> [Task to complete]
Filter the listing down to the lines containing the word "query".

> [Supplied records]
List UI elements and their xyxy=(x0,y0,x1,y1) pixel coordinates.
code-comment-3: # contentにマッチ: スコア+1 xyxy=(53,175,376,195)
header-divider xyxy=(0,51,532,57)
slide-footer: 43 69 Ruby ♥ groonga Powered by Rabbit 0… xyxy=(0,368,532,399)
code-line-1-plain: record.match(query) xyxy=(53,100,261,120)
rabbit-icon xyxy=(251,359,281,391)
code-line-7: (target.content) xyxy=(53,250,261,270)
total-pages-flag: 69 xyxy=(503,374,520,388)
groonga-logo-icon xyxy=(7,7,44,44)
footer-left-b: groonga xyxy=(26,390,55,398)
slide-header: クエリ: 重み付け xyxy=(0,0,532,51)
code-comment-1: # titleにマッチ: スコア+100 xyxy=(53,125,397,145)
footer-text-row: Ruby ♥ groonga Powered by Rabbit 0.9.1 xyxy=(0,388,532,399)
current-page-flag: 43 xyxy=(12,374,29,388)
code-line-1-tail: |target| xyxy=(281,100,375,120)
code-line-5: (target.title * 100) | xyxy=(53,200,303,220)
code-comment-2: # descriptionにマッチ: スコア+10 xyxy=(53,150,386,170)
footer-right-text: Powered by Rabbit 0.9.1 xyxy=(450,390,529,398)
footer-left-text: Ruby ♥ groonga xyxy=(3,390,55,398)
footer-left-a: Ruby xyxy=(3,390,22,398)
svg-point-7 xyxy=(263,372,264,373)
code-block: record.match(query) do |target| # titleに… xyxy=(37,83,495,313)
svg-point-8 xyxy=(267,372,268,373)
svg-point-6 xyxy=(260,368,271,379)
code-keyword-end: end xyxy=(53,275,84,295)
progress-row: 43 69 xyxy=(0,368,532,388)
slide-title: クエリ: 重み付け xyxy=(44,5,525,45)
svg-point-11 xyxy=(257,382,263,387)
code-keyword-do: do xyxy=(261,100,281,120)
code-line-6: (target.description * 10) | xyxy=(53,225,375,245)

> [Output for this exercise]
code-line-1-plain: record.match(query) xyxy=(53,100,261,120)
code-block: record.match(query) do |target| # titleに… xyxy=(37,83,495,313)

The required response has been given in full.